Sei i candidati che aspirano a succedere, dopo l’8 luglio prossimo, all’attuale capo dello Stato, Heinz Fischer (Spoe, Partito socialdemocratico austriaco) in carica da 12 anni, ossia due mandati. Stando ai sondaggi, la Grande Coalizione di SPOe e OeVP (Partito popolare austriaco), al governo dal 2007, rischia di venire duramente penalizzata dalle urne. La SPOe ha candidato l’ex ministro degli Affari sociali, Rudolf Hundstorfer, la OeVP l’ex presidente della Camera, Andreas Khol.
– Poche sembrano – stando ai sondaggi – le chance dei due di arrivare al ballottaggio del 22 maggio. La politica in materia di rifugiati adottata dalla coalizione di governo – che per mesi è stata a guardare, ufficialmente allineata alla politica della cancelliera tedesca Angela Merkel, prima di adottare un cambiamento radicale – ha in effetti danneggiato la reputazione di entrambi. A pochi giorni dal voto, i sondaggi danno per favorito Alexander Van der Bellen, leader del Partito ecologista Die Gruenen per 11 anni (1997-2008), che potrebbe diventare il primo presidente ecologista d’Europa. I sondaggi lo vedono al primo turno delle presidenziali e dall’inizio della campagna l’esponente ecologista si attesta attorno al 26-33% dei voti, in media 8 punti percentuali di vantaggio sul suo principale concorrente. Professore di economia, ex esponente socialdemocratico passato ai Verdi all’inizio degli anni Novanta, è entrato nella corsa elettorale da indipendente e finora ha tratto beneficio dalla debolezza dei candidati della coalizione.

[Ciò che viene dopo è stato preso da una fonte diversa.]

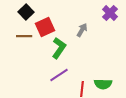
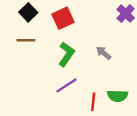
red square: (45, 27) -> (63, 18), moved
gray arrow: (82, 30) -> (104, 53), moved, turned -80

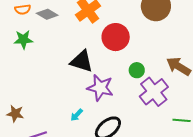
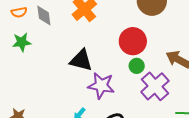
gray diamond: (47, 14) -> (44, 15), turned 55
red circle: (116, 37) -> (133, 41), moved

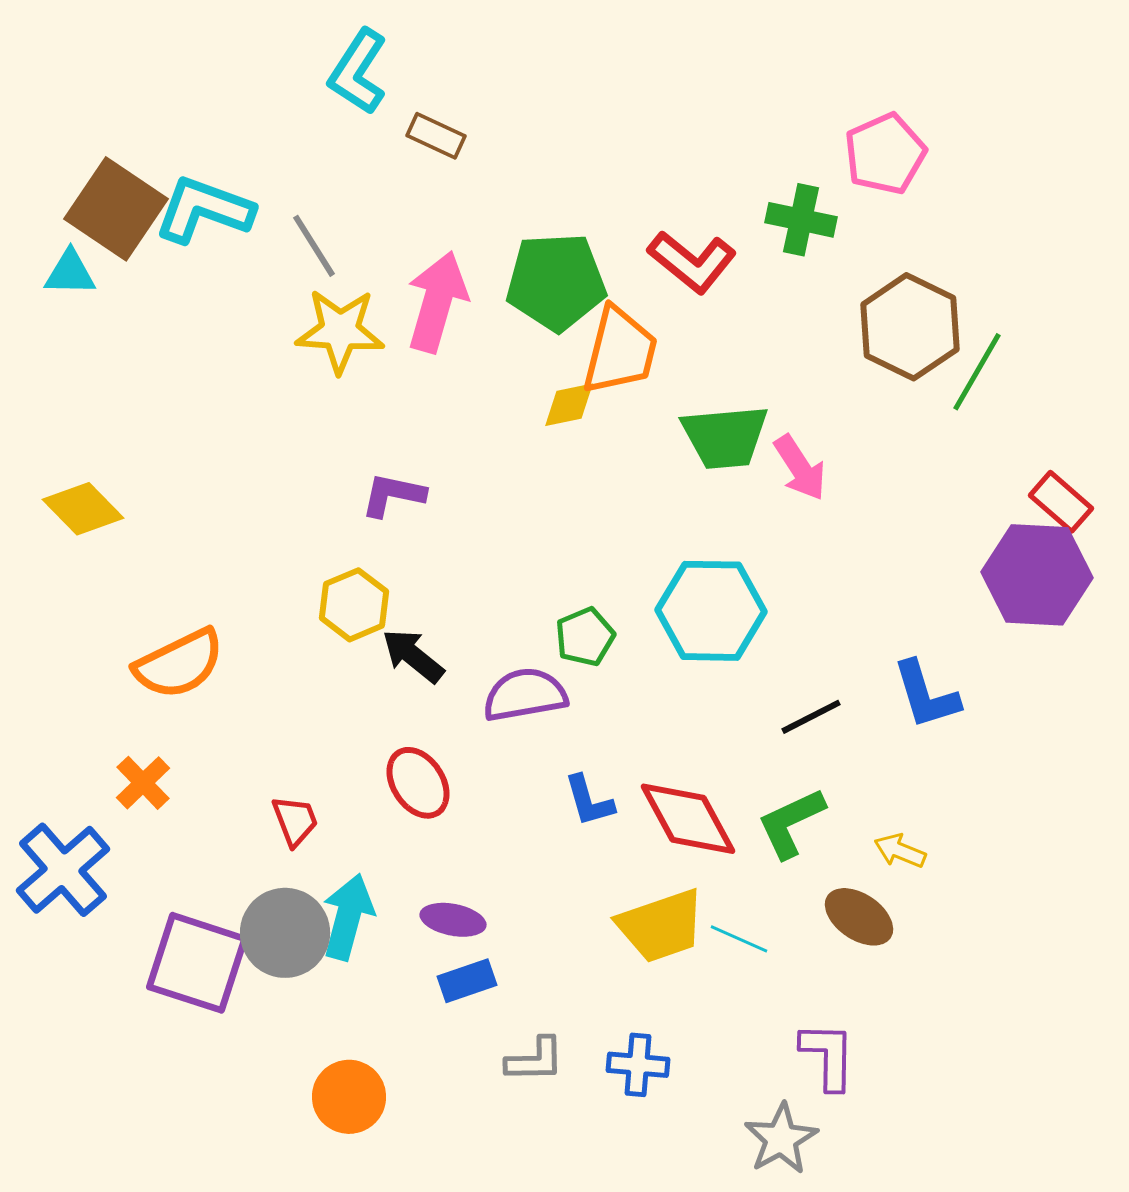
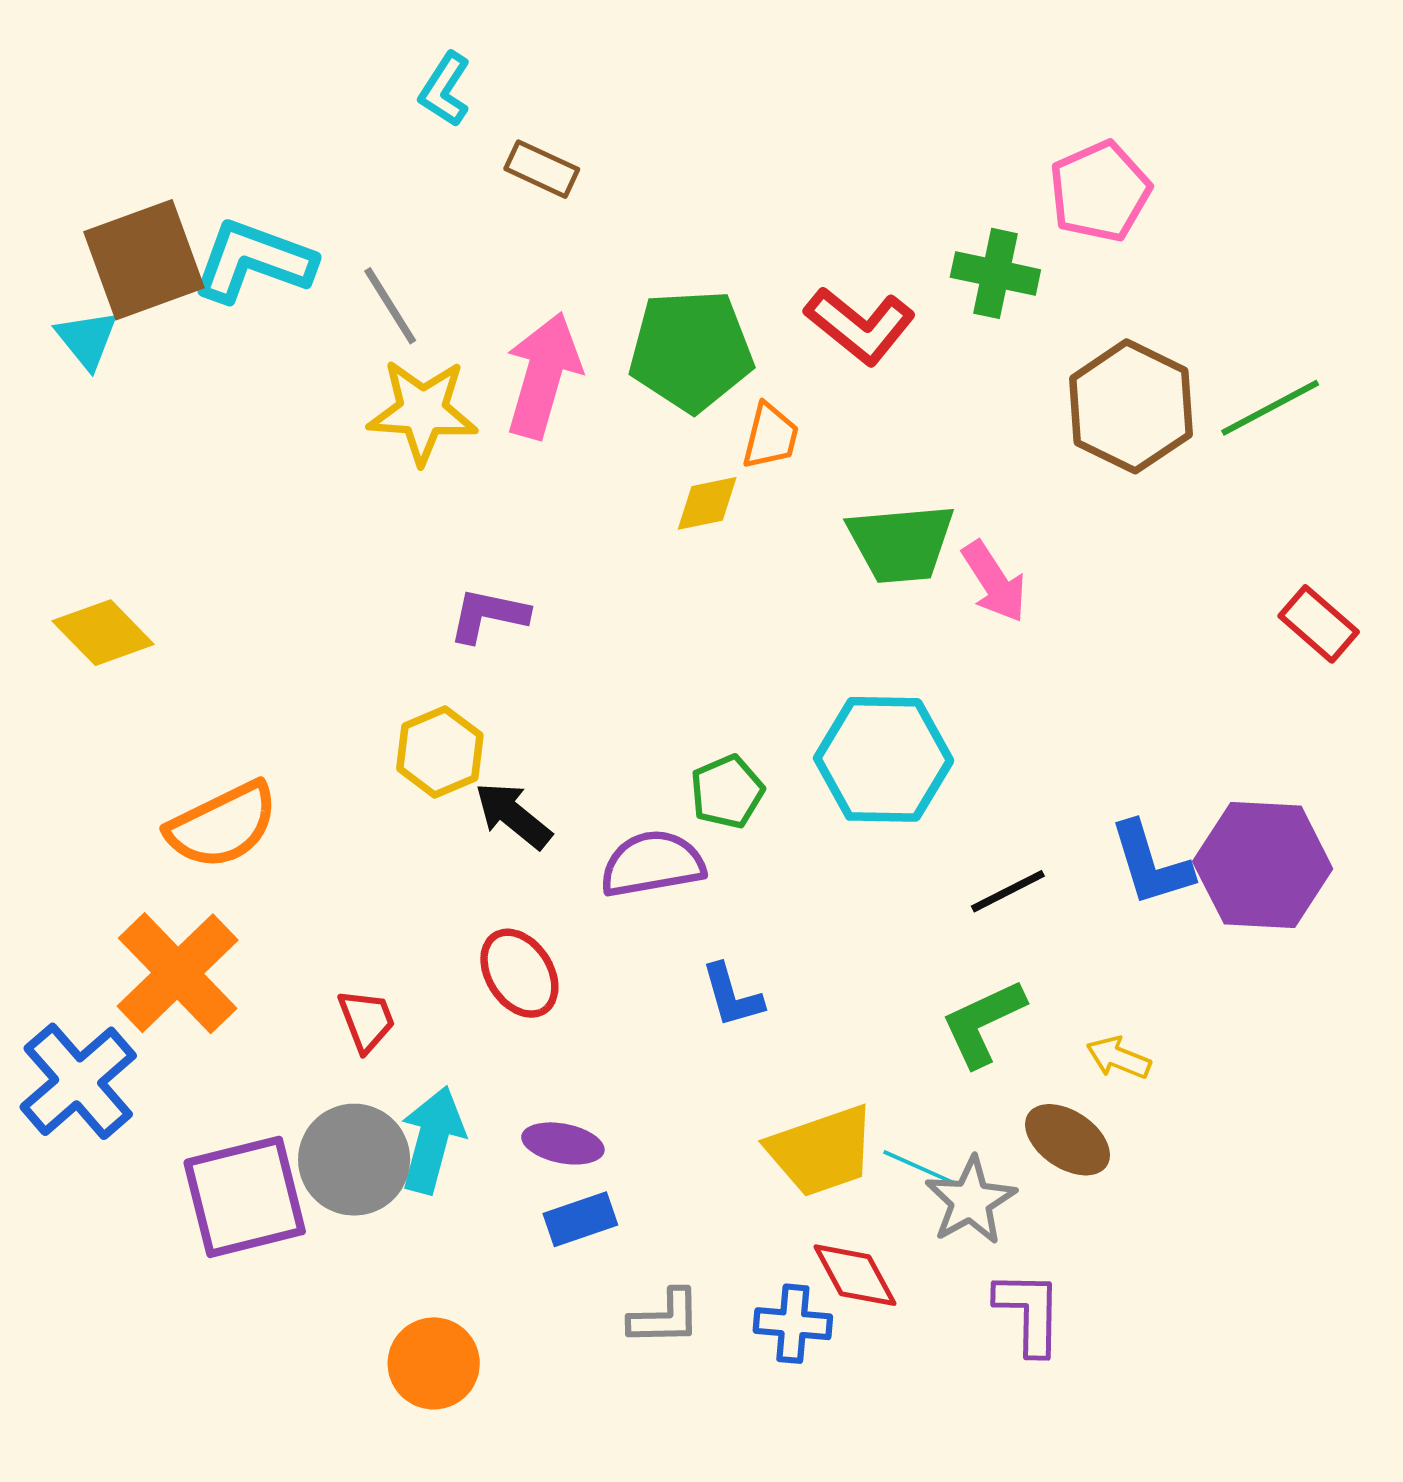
cyan L-shape: (358, 72) -> (445, 89), size x0.7
brown square: (116, 209) -> (144, 260), turned 36
cyan triangle: (70, 273) -> (87, 339), turned 50
orange trapezoid: (620, 351) -> (770, 436), size x0.6
green line: (977, 372) -> (1270, 408), moved, turned 32
purple hexagon: (1037, 575) -> (1263, 865), moved
orange cross: (143, 783) -> (178, 973), size x1.8
red diamond: (688, 819) -> (855, 1275), moved, size x0.7
purple square: (197, 963) -> (245, 1197), turned -32
gray star: (781, 1139) -> (971, 1201), moved

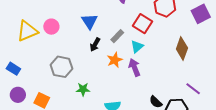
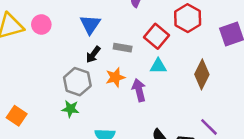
gray rectangle: (117, 36) -> (123, 48), turned 48
cyan triangle: (137, 46) -> (158, 66), moved, turned 32
gray hexagon: (62, 67) -> (77, 82), moved

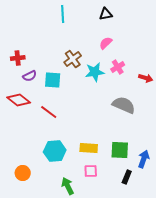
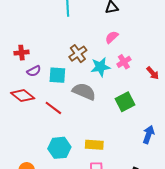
red arrow: (146, 78) -> (153, 73), turned 32
gray semicircle: (124, 105) -> (84, 91), moved
green square: (120, 150) -> (125, 102), moved, turned -30
blue arrow: (144, 159) -> (149, 135), moved

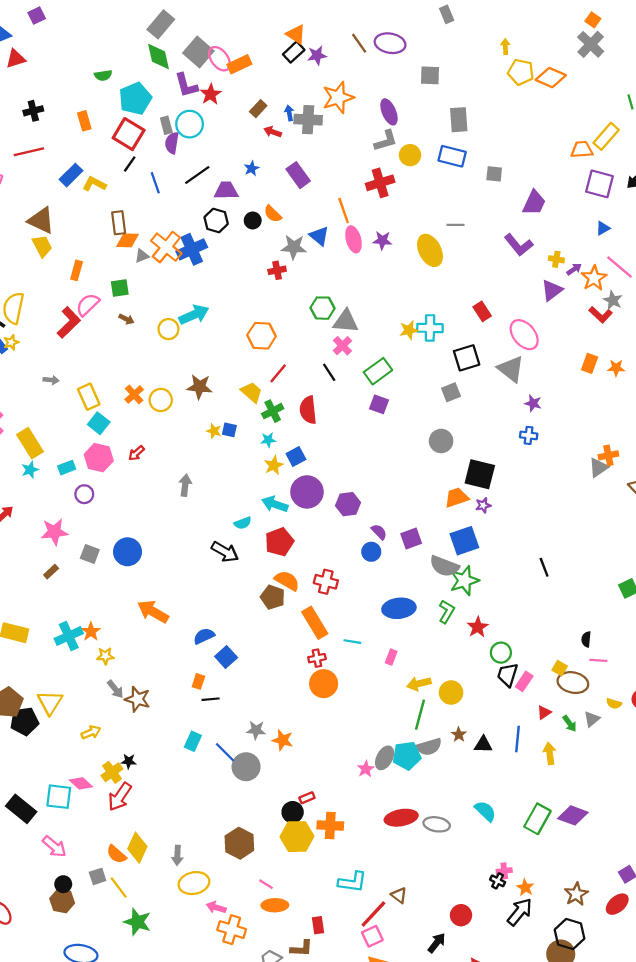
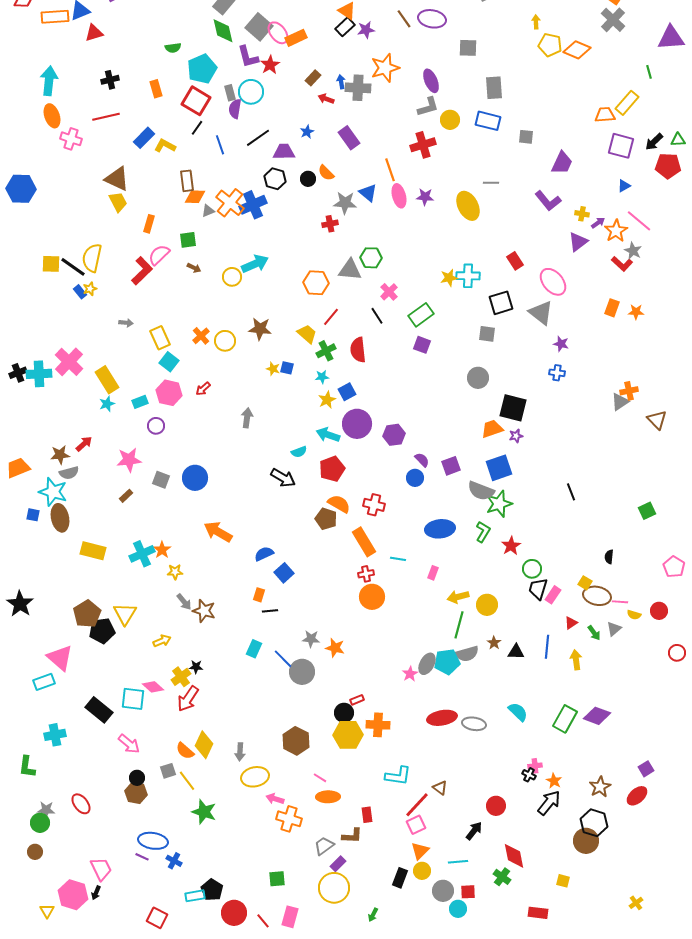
gray triangle: (346, 321) -> (350, 270), moved
gray square: (451, 392) -> (487, 334), turned 30
pink line: (598, 660) -> (620, 602), moved

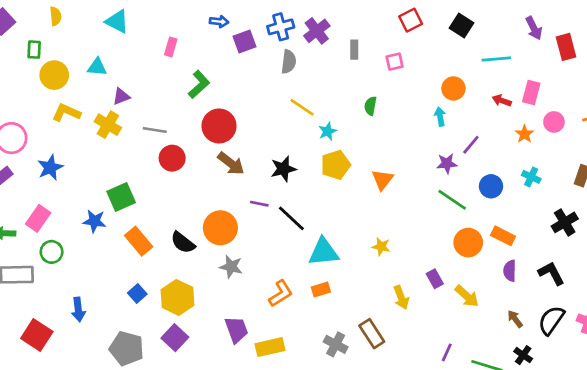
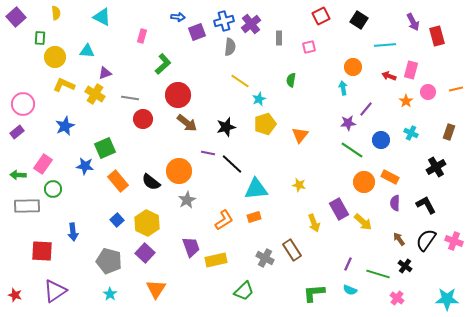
blue star: (50, 168) -> (65, 126), moved
gray star: (231, 267) -> (187, 200), turned 30
purple rectangle: (435, 279) -> (339, 209), size x1.5
red square: (37, 335) -> (42, 251), turned -30

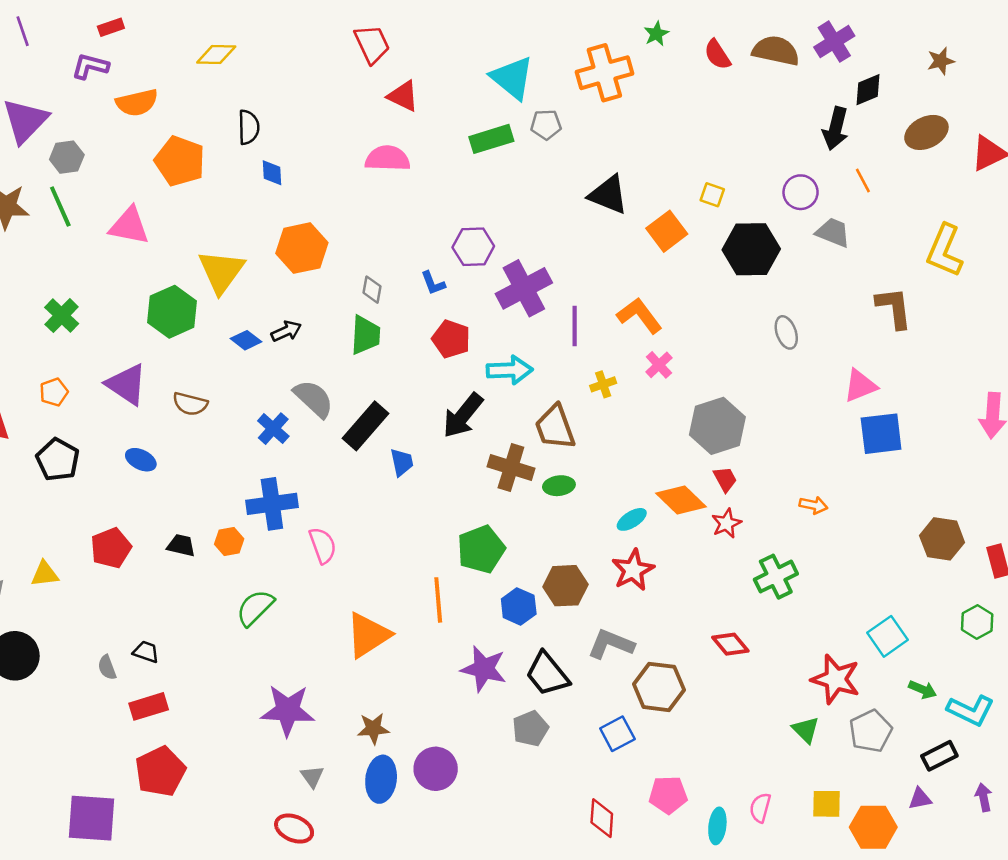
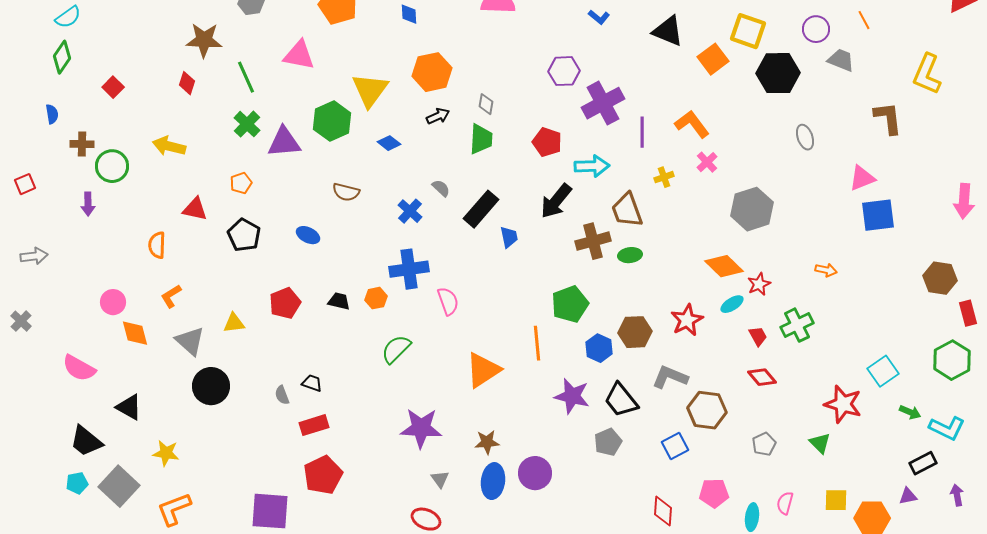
yellow square: (712, 195) -> (748, 31), size x1.8
green line: (60, 206) -> (246, 77), moved
blue L-shape: (433, 283) -> (599, 17), moved, turned -30
black arrow: (286, 331) -> (438, 116), moved
purple triangle: (127, 384) -> (284, 142), moved, turned -39
gray semicircle: (314, 399) -> (441, 188), size x0.6
brown cross: (511, 467) -> (593, 241), turned -32
red trapezoid: (725, 479) -> (758, 336), moved
cyan ellipse: (632, 519) -> (732, 304), moved
brown hexagon: (942, 539) -> (940, 278), moved
green hexagon: (977, 622) -> (952, 360), size x1.5
gray pentagon: (871, 731) -> (764, 444), moved, size x0.7

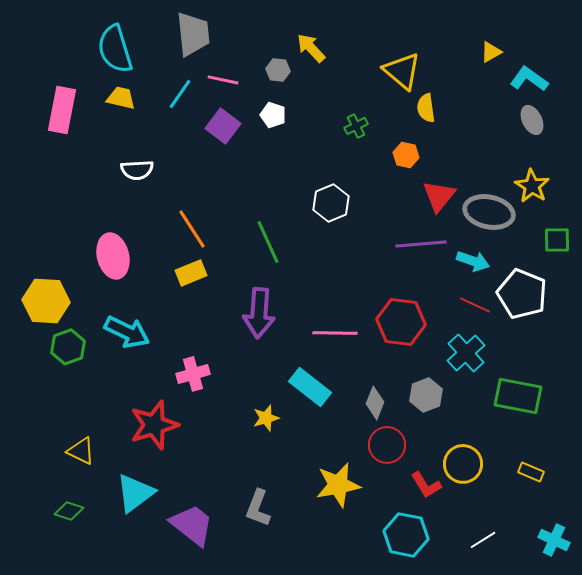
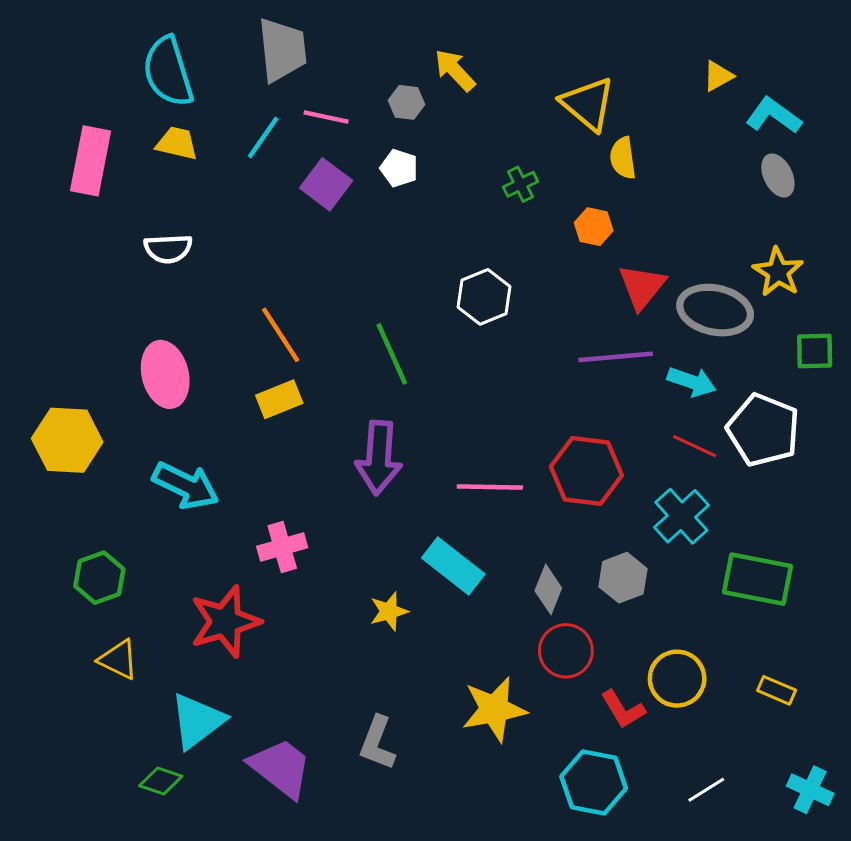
white semicircle: (137, 170) -> (168, 249), moved
green hexagon: (68, 347) -> (99, 578), moved
green diamond: (69, 511) -> (161, 781), moved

Il concorrente più temibile per Van der Bellen è, stando ai sondaggi, il candidato della destra austriaca (FPOe, Partito della libertà austriaco) Norbert Hofer e vice del leader FPOe di Heinz-Christian Strache, successore di Joerg Haider, l’ex governatore della Carinzia, la regione confinante con l’Italia. Nessuna speranza sembrano avere la candidata indipendente Irmgard Griss, ex presidente della Corte Suprema e l’83enne imprenditore edile Richard Lugner. Il crescente influsso della FPOe (che dal 2000 al 2006 aveva fatto parte del governo austriaco sotto Haider) e il rafforzamento del populismo di destra sono i fattori di maggiore pressione per i partiti di coalizione, pressati secondo gli analisti nella vicenda sempre più delicata della crisi dei rifugiati.